Discursive Technologies in the Psychological Government of Subjectivities: Happiness and Resilience in Times of Neoliberalism

Friday, 20 July 2018: 09:30
Oral Presentation
Francisco Antar MARTINEZ GUZMAN, University of Colima, Mexico
During the last decades there has been a significant proliferation of psychological discourses linked to the notions of 'happiness' and 'resilience', related to the so-called 'positive psychology' in vogue today. These notions have become important references in different areas of social life, being continuously deployed in professional practices, media, institutional management and public policies. In particular, such notions have become central to a growing therapeutic culture articulating numerous devices of social and subjective regulation (i.e. self-help literature, coaching, popular culture). This paper seeks to analyse how these discourses on 'happiness' and 'resilience' take part in psychological technologies governing subjectivity, understanding them as particular regimes of truth defining the relationship of the subjects with themselves and with others.
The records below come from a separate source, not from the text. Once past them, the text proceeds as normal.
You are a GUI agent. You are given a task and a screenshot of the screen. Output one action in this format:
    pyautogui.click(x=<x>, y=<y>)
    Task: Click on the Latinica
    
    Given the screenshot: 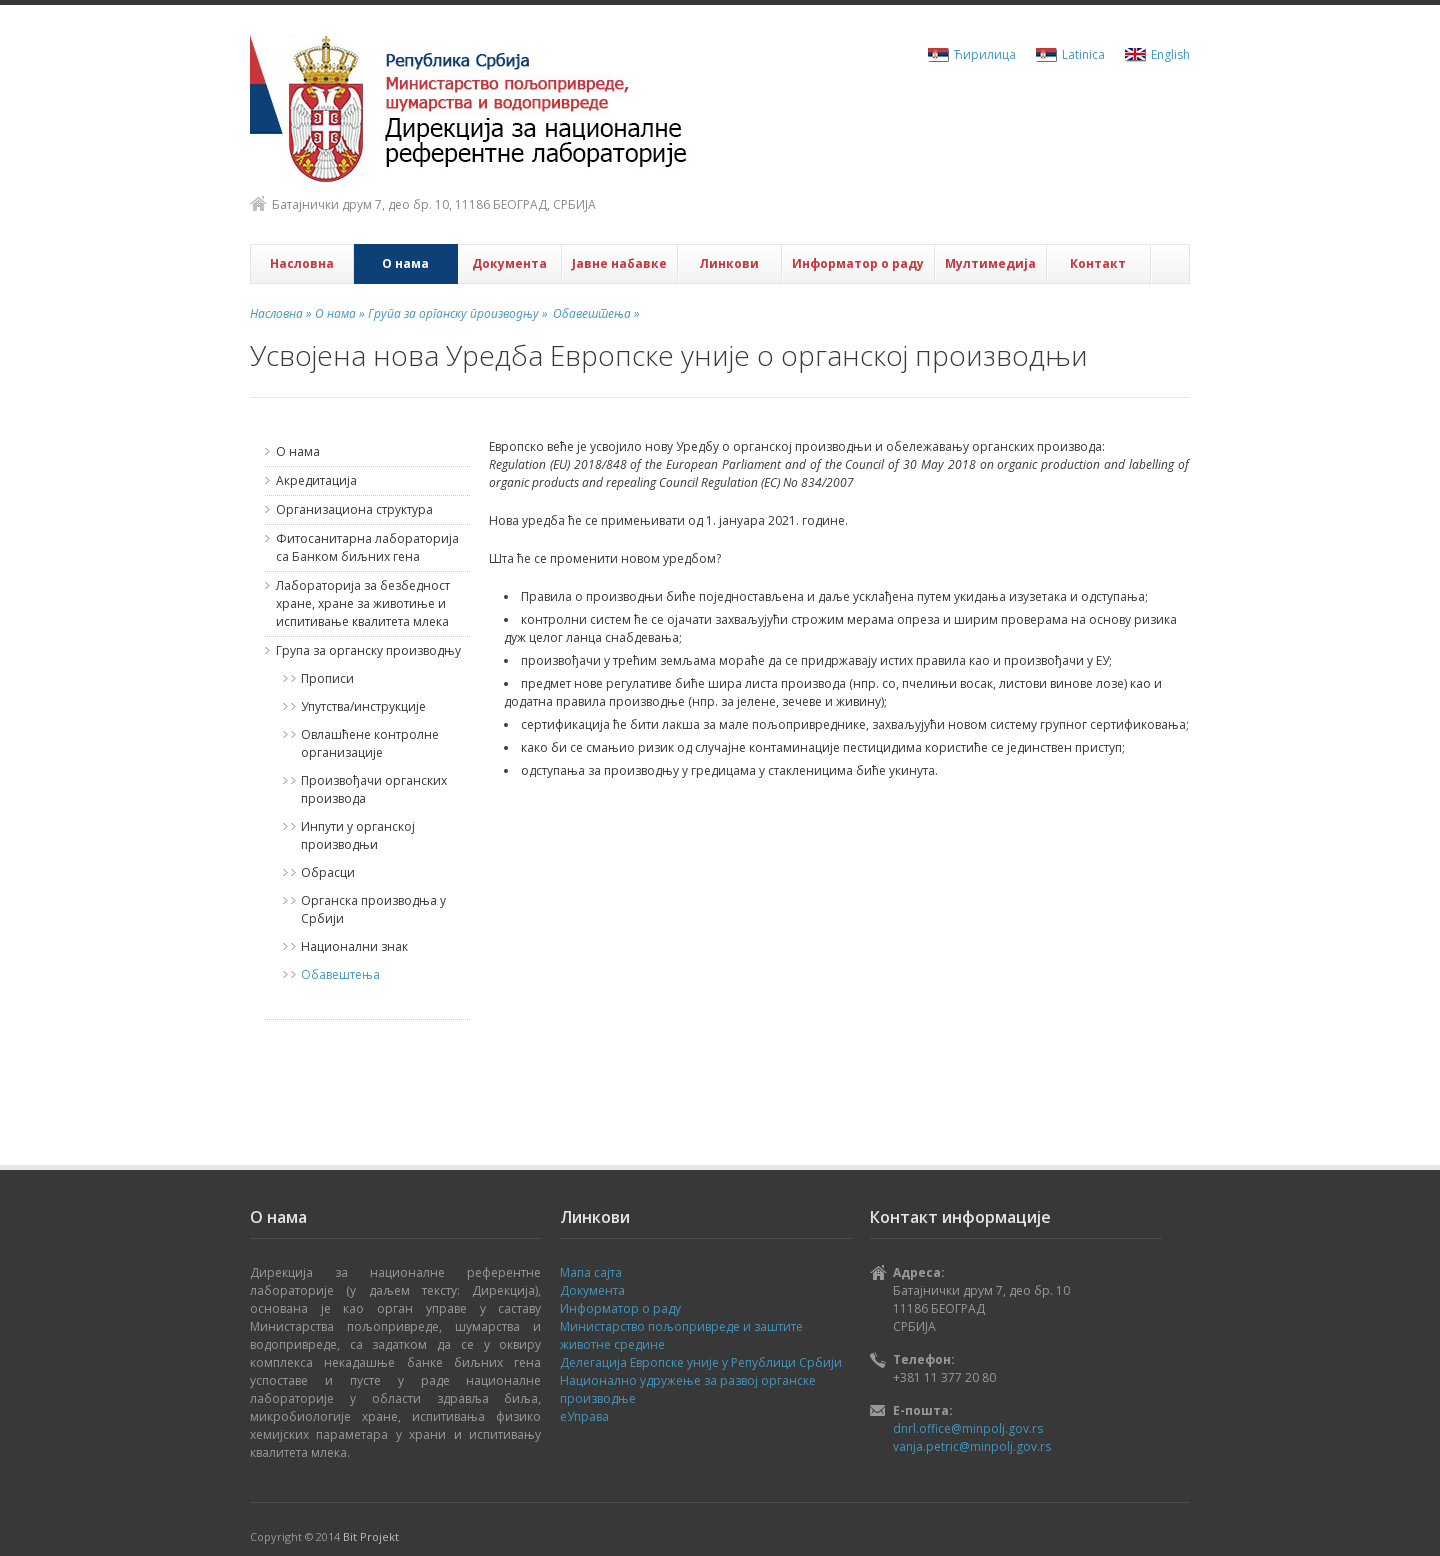 What is the action you would take?
    pyautogui.click(x=1083, y=54)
It explores how such discourses construct a certain model of psychological subject and promote specific social relations inscribed in a matrix of power. In particular, the paper discusses the relationship between these discourses and a neoliberal rationality for the government of behaviour and subjectivity in contemporary capitalism. Through discursive analysis of some psychological materials typical of the therapeutic culture in the Mexican context, we examine the way in which the use of such languages and symbolic repertoires is consonant with the neoliberal logic that promotes a subject as 'entrepreneur of himself'. Such an approach allows us to understand recent discourses about 'happiness' and 'resilience' as social practices with a significant impact on the psychological management and regulation of individuals in the contemporary social world.